[Collected data]
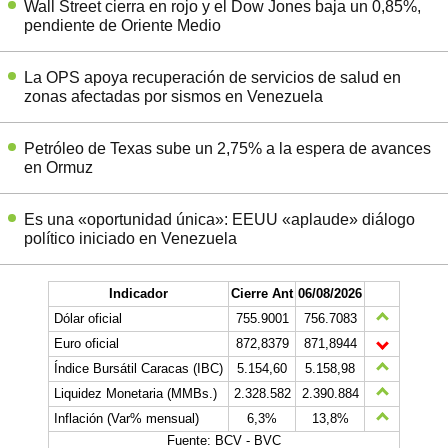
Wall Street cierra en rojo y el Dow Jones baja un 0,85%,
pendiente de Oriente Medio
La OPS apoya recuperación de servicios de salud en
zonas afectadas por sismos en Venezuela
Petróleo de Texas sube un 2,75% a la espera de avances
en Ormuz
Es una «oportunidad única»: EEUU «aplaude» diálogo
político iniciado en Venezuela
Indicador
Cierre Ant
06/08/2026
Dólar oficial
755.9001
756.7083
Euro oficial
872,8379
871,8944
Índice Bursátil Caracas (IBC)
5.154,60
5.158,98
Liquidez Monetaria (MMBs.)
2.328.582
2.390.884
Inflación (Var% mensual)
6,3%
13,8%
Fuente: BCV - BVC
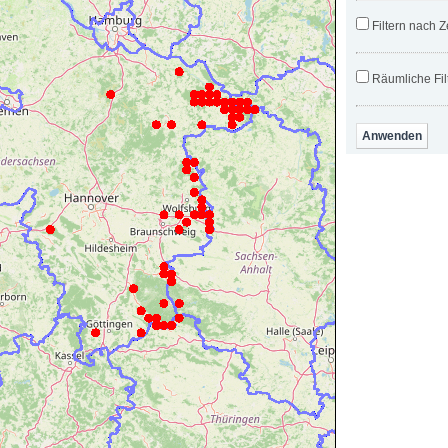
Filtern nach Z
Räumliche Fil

**Work task:** Pictures aside, reproduce all of the data exactly.

**Solution:**
Wall Street cierra en rojo y el Dow Jones baja un 0,85%,
pendiente de Oriente Medio
La OPS apoya recuperación de servicios de salud en
zonas afectadas por sismos en Venezuela
Petróleo de Texas sube un 2,75% a la espera de avances
en Ormuz
Es una «oportunidad única»: EEUU «aplaude» diálogo
político iniciado en Venezuela
Indicador
Cierre Ant
06/08/2026
Dólar oficial
755.9001
756.7083
Euro oficial
872,8379
871,8944
Índice Bursátil Caracas (IBC)
5.154,60
5.158,98
Liquidez Monetaria (MMBs.)
2.328.582
2.390.884
Inflación (Var% mensual)
6,3%
13,8%
Fuente: BCV - BVC
Filtern nach Z
Räumliche Fil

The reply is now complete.